Richard Ginika Izuora
For breaching emissions limit, energy giant Shell has been slammed a $10 million fine.
Shell has breached emissions limits at a plant in Pennsylvania but not to stop polluting altogether.
According to a press release from Pennsylvania Governor, Josh Shapiro’s office, Shell “formally acknowledged that the company exceeded total emission limitations for air contaminants, agreed to make repairs to reduce future exceedances, and agreed to pay nearly $10 million to Department of Environmental Protection, DEP, and the local community” for violations at its vast petrochemical facility in the Potter and Center Townships, Beaver County.
After about five years of construction, the refinery located just over 30 miles west of Pittsburgh finally kicked off operations in November 2022. Almost immediately, the plant that “cracks” ethane to produce polyethylene (PE), a practice that is criticized for raising emissions and discourages use of recycled plastics drew ire from residents and environmentalists alike.
The Clean Air Council and Environmental Integrity Project even filed a federal lawsuit accusing Shell of repeatedly violating permitted air pollution limits, which exacerbate health issues like asthma, lung disease, and more.

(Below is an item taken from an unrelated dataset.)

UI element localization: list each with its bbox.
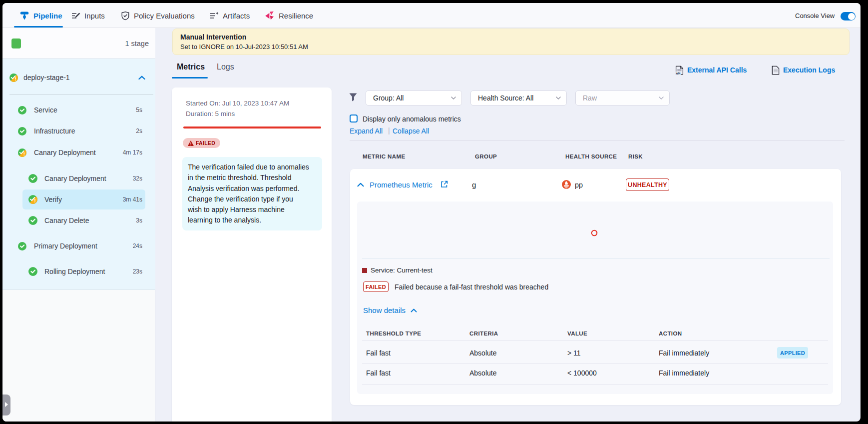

The $10 million fine which environmental activists have likened to a parking ticket because of how paltry a portion of Shell’s bottom line it is likely the first of many, as the governor’s statement noted Shell anticipated breaching the emissions limit in the near future “during the commissioning phase into autumn 2023.”
Governor Shapiro said his administration “will be prepared to hold them (Shell) accountable for any future violations.” The authorities said the company will pay additional monthly civil penalties for the rest of 2023 for any further exceedances.

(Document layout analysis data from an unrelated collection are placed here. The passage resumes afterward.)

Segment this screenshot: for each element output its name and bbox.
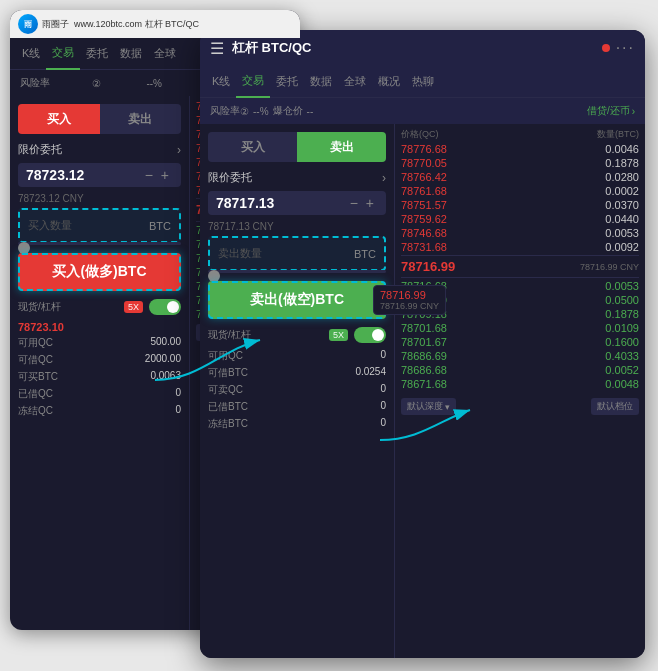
right-ask-price-0: 78776.68 [401, 143, 447, 155]
right-price-minus[interactable]: − [346, 195, 362, 211]
left-buy-action-button[interactable]: 买入(做多)BTC [18, 253, 181, 291]
left-info-label-3: 已借QC [18, 387, 53, 401]
right-scale-btn[interactable]: 默认档位 [591, 398, 639, 415]
right-ask-price-4: 78751.57 [401, 199, 447, 211]
left-current-price-row: 78723.10 [18, 321, 181, 333]
right-ask-1: 78770.05 0.1878 [401, 157, 639, 169]
right-ask-3: 78761.68 0.0002 [401, 185, 639, 197]
right-tab-row: K线 交易 委托 数据 全球 概况 热聊 [200, 66, 645, 98]
right-ask-qty-7: 0.0092 [605, 241, 639, 253]
right-ask-qty-5: 0.0440 [605, 213, 639, 225]
left-buy-button[interactable]: 买入 [18, 104, 100, 134]
left-risk-rate: --% [146, 78, 162, 89]
right-info-value-1: 0.0254 [355, 366, 386, 380]
left-buy-sell-toggle: 买入 卖出 [18, 104, 181, 134]
right-asks: 78776.68 0.0046 78770.05 0.1878 78766.42… [401, 143, 639, 253]
right-ob-header: 价格(QC) 数量(BTC) [401, 128, 639, 141]
right-explosion-label: 爆仓价 [273, 104, 303, 118]
right-current-cny: 78716.99 CNY [580, 262, 639, 272]
right-info-row-2: 可卖QC 0 [208, 383, 386, 397]
left-price-minus[interactable]: − [141, 167, 157, 183]
right-credit-label[interactable]: 借贷/还币 [587, 104, 630, 118]
left-info-label-2: 可买BTC [18, 370, 58, 384]
right-ask-0: 78776.68 0.0046 [401, 143, 639, 155]
right-hamburger-icon[interactable]: ☰ [210, 39, 224, 58]
right-leverage-badge: 5X [329, 329, 348, 341]
left-tab-data[interactable]: 数据 [114, 38, 148, 70]
right-bid-price-5: 78686.69 [401, 350, 447, 362]
right-toggle-switch[interactable] [354, 327, 386, 343]
left-order-type-row[interactable]: 限价委托 › [18, 142, 181, 157]
left-info-row-3: 已借QC 0 [18, 387, 181, 401]
left-sell-button[interactable]: 卖出 [100, 104, 182, 134]
right-tab-overview[interactable]: 概况 [372, 66, 406, 98]
right-tab-kline[interactable]: K线 [206, 66, 236, 98]
right-form-panel: 买入 卖出 限价委托 › 78717.13 − + 78717.13 CNY [200, 124, 395, 658]
right-tab-entrust[interactable]: 委托 [270, 66, 304, 98]
left-info-list: 可用QC 500.00 可借QC 2000.00 可买BTC 0.0063 已借… [18, 336, 181, 418]
right-info-label-4: 冻结BTC [208, 417, 248, 431]
left-info-label-0: 可用QC [18, 336, 53, 350]
right-depth-btn[interactable]: 默认深度 ▾ [401, 398, 456, 415]
left-form-panel: 买入 卖出 限价委托 › 78723.12 − + 78723.12 CNY [10, 96, 190, 630]
left-slider-bar [18, 242, 181, 245]
left-info-row-0: 可用QC 500.00 [18, 336, 181, 350]
right-sell-action-button[interactable]: 卖出(做空)BTC [208, 281, 386, 319]
right-action-price-hint: 78716.99 78716.99 CNY [373, 285, 446, 315]
left-info-value-4: 0 [175, 404, 181, 418]
right-order-type-label: 限价委托 [208, 170, 252, 185]
left-tab-global[interactable]: 全球 [148, 38, 182, 70]
right-info-label-2: 可卖QC [208, 383, 243, 397]
right-bid-qty-1: 0.0500 [605, 294, 639, 306]
right-sell-button[interactable]: 卖出 [297, 132, 386, 162]
left-qty-input[interactable]: 买入数量 BTC [18, 208, 181, 243]
right-bid-qty-7: 0.0048 [605, 378, 639, 390]
right-price-input[interactable]: 78717.13 − + [208, 191, 386, 215]
right-ask-7: 78731.68 0.0092 [401, 241, 639, 253]
right-slider[interactable] [208, 270, 386, 273]
left-risk-label: 风险率 [20, 76, 50, 90]
right-bottom-row: 默认深度 ▾ 默认档位 [401, 394, 639, 419]
right-tab-trade[interactable]: 交易 [236, 66, 270, 98]
right-bid-price-3: 78701.68 [401, 322, 447, 334]
right-ask-5: 78759.62 0.0440 [401, 213, 639, 225]
right-ask-qty-0: 0.0046 [605, 143, 639, 155]
right-info-row-4: 冻结BTC 0 [208, 417, 386, 431]
right-info-list: 可用QC 0 可借BTC 0.0254 可卖QC 0 已借BTC 0 [208, 349, 386, 431]
right-bid-qty-2: 0.1878 [605, 308, 639, 320]
left-info-value-0: 500.00 [150, 336, 181, 350]
left-tab-entrust[interactable]: 委托 [80, 38, 114, 70]
right-info-row-1: 可借BTC 0.0254 [208, 366, 386, 380]
right-info-label-1: 可借BTC [208, 366, 248, 380]
left-tab-kline[interactable]: K线 [16, 38, 46, 70]
left-price-plus[interactable]: + [157, 167, 173, 183]
right-bid-3: 78701.68 0.0109 [401, 322, 639, 334]
right-info-value-3: 0 [380, 400, 386, 414]
right-qty-input[interactable]: 卖出数量 BTC [208, 236, 386, 271]
left-current-price: 78723.10 [18, 321, 64, 333]
right-bid-qty-0: 0.0053 [605, 280, 639, 292]
left-price-input[interactable]: 78723.12 − + [18, 163, 181, 187]
right-tab-data[interactable]: 数据 [304, 66, 338, 98]
right-ask-4: 78751.57 0.0370 [401, 199, 639, 211]
right-bid-7: 78671.68 0.0048 [401, 378, 639, 390]
left-toggle-switch[interactable] [149, 299, 181, 315]
right-info-label-0: 可用QC [208, 349, 243, 363]
right-nav-dots[interactable]: ··· [616, 39, 635, 57]
right-ask-qty-1: 0.1878 [605, 157, 639, 169]
right-buy-button[interactable]: 买入 [208, 132, 297, 162]
right-order-type-row[interactable]: 限价委托 › [208, 170, 386, 185]
right-tab-chat[interactable]: 热聊 [406, 66, 440, 98]
left-slider[interactable] [18, 242, 181, 245]
right-risk-label: 风险率 [210, 104, 240, 118]
right-action-wrapper: 卖出(做空)BTC 78716.99 78716.99 CNY [208, 281, 386, 319]
right-price-plus[interactable]: + [362, 195, 378, 211]
right-tab-global[interactable]: 全球 [338, 66, 372, 98]
left-info-row-1: 可借QC 2000.00 [18, 353, 181, 367]
right-notification-dot [602, 44, 610, 52]
right-leverage-label: 现货/杠杆 [208, 328, 329, 342]
left-info-row-4: 冻结QC 0 [18, 404, 181, 418]
right-trading-card: ☰ 杠杆 BTC/QC ··· K线 交易 委托 数据 全球 概况 热聊 风险率… [200, 30, 645, 658]
right-bid-4: 78701.67 0.1600 [401, 336, 639, 348]
left-tab-trade[interactable]: 交易 [46, 38, 80, 70]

Last week, Shell said the plant would be in shutdown mode for a few weeks, or sooner, to fix flaring and water waste issues. According to the governor’s statement the company was ready to start operations already on Wednesday (May 24).

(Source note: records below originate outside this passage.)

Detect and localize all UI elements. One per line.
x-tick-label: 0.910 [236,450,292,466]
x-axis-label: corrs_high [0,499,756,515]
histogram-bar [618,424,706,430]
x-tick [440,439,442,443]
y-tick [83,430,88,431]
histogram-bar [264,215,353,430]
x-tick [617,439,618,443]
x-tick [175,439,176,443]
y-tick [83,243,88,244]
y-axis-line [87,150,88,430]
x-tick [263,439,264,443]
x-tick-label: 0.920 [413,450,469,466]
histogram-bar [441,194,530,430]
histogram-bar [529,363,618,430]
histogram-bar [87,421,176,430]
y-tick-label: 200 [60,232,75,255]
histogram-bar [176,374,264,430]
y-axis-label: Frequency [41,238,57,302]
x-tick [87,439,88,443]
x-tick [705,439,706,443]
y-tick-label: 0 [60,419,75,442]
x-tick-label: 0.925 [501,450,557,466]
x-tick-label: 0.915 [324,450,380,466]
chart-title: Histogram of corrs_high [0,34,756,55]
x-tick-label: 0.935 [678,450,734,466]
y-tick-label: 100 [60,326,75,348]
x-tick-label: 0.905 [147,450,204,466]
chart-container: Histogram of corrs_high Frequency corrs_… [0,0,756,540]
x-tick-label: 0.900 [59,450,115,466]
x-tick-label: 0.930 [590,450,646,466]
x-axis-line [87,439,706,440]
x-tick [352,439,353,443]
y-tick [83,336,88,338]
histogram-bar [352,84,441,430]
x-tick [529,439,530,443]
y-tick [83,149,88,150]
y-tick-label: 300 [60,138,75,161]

Shell’s persistent law-breaking must end. The community will not tolerate dangerous pollution events that risk the health of families across Beaver County and beyond.” Joseph Minott, Clean Air Council Executive Director and Chief Counsel.
Shell’s newly-minted CEO Wael Sawan chalked some of the problems up to “technical niggles that startups typically have.”
The 116-year-old company suspended ethylene and polyethylene production to make repairs and perform maintenance towards the end of March.
However, these aren’t small kinks to iron out quickly. The company still needs to obtain approval to repair its totally enclosed ground flares, get an engineering evaluation on the efficacy of pollution controls, and get permits to install any additional controls, the Pennsylvania governor’s office said.
And Shell’s laundry list of problems and thus compliance is long. In addition to emissions violations, the DEP also cited Shell for flaring, malodor violations from its wastewater treatment plant, and more.
In August 2019, when then-president Donald Trump visited the soon-to-be-completed Pennsylvania plant, he tried to take credit for building the facility, saying, “This could have never happened without me and us.” But Shell had actually announced plans to build the complex in 2012—during Barack Obama’s term in the White House, four whole years before Trump was elected.
Back then, a Shell spokesperson had said that the company has “the project will actually help improve the local air shed as it relates to ozone and fine particulates.”